Jeśli zabierasz ze sobą dzieci, w zależności od ich wieku, również powinieneś wcześniej z nimi porozmawiać. Należy wytłumaczyć im, że jest to miejsce bardzo smutne, że tam także ginęły dzieci i nie należy się śmiać, ani krzyczeć oraz nie reagować, gdy zobaczą ludzi mówiących w innych językach, czy mających inny kolor skóry, bowiem zjeżdżają się tam odwiedzający z całego świata.

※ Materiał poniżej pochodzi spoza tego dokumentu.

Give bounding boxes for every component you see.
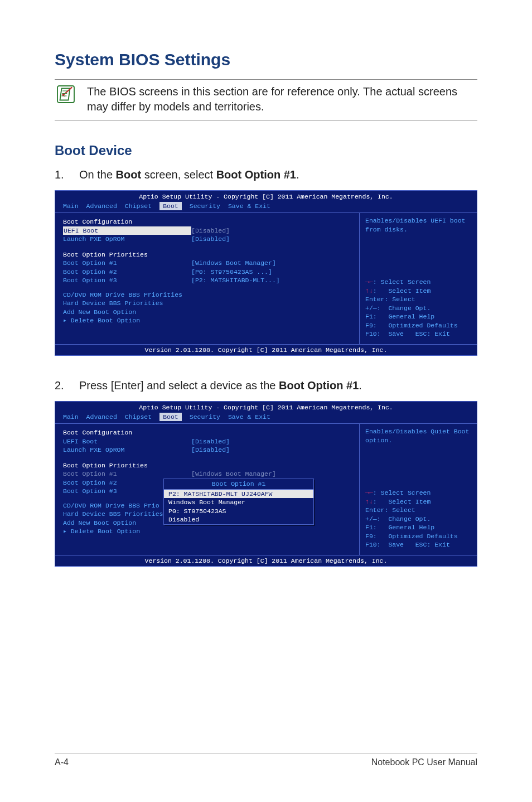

Należy jednak pamiętać, że nie poleca się zwiedzania dzieciom do lat 14-tu.

Musimy być przygotowani na spotkanie osób, dla których wizyta w tym miejscu ma charakter osobisty. Być może spotkasz kogoś, kto będzie płakał. Starajmy się wtedy nie przeszkadzać, nie mówić głośno, aby osoba ta mogła przeżyć swój ból w spokoju i zadumie. Jeśli sami chcielibyśmy upamiętnić ofiary zapalając im świeczkę, czy znicz, trzeba pamiętać, że można to zrobić tylko w wyznaczonym miejscu.

Nie możemy zapominać o tym, że jest to muzeum. Dlatego pod żadnym pozorem nie należy ruszać, zabierać ani przemieszczać przedmiotów, które się tam znajdują, gdyż mają one wartość zabytkową i są chronione prawem. Prosi się również o ubiór stosowny do charakteru miejsca. Natomiast spożywanie posiłków lub alkoholu, czy też palenie tytoniu (w tym również e-papierosów) jest surowo zabronione. Oczywistym jest, że podczas zwiedzania muzeum należy wykazać się taktem i szacunkiem wobec tego miejsca.

Jak zwiedzać?
Wstęp na teren Miejsca Pamięci jest bezpłatny, jednak najpierw należy zarezerwować kartę wstępu na stronie visit.auschwitz.org. Zwiedzającym udostępniane są tereny dwóch byłych obozów koncentracyjnych Auschwitz i Birkenau. Na terenie muzeum możemy przebywać według naszej indywidualnej potrzeby, nie ma ograniczeń czasowych, jednak zwykle obejście całego terenu zajmuje około 3,5h. Jeśli wybieramy się większą grupą należy złożyć rezerwację oraz wynająć przewodnika. Fotografowanie i filmowanie możliwe jest tylko i wyłącznie w celach prywatnych i bez użycia lampy błyskowej. Należy również zwrócić uwagę, iż na terenie obozu są miejsca, gdzie obowiązuje całkowity zakaz fotografowania.
W zależności od pory roku godziny otwarcia muzeum ulegają zmianie.

Co na nas czeka?
Obozy Auschwitz i Birkenau znajdują się od siebie w odległości 3,5km. Jeśli nie jesteśmy w stanie przejść tej odległości o własnych siłach, skorzystać możemy ze specjalnego autobusu. Możliwy jest również dojazd własnym środkiem transportu, gdyż przy obydwu obozach znajdują się parkingi. Dla zwiedzających otwarta jest większość obiektów pozostających na terenach obozów w tym drewniane baraki, w których więźniowie spali, ruiny komór gazowych, biura SS, ponadto obozowe ogrodzenia i drogi oraz sala kinowa, w której za opłatą możemy obejrzeć 15-minutowy film dokumentalny przedstawiający wyzwolenie obozu. Elementem charakterystycznym niemieckiego obozu koncentracyjnego Auschwitz-Birkenau jest rampa, na której wysiadali nowo przywiezieni więźniowie. To właśnie na niej nazistowscy lekarze dokonywali okrutnej selekcji na tych, którym pozwolono żyć oraz na tych skazanych na śmierć w komorach gazowych.

Nie bójmy się tego miejsca
Jakkolwiek historia tego miejsca jest bolesna i przerażająca, powinna zostać poznana przez kolejne pokolenia. Jest to wręcz naszym obowiązkiem. Dlatego pamiętajmy, że wybierając się do Muzeum Pamięci nie jesteśmy jedynie turystami. Jesteśmy świadkami.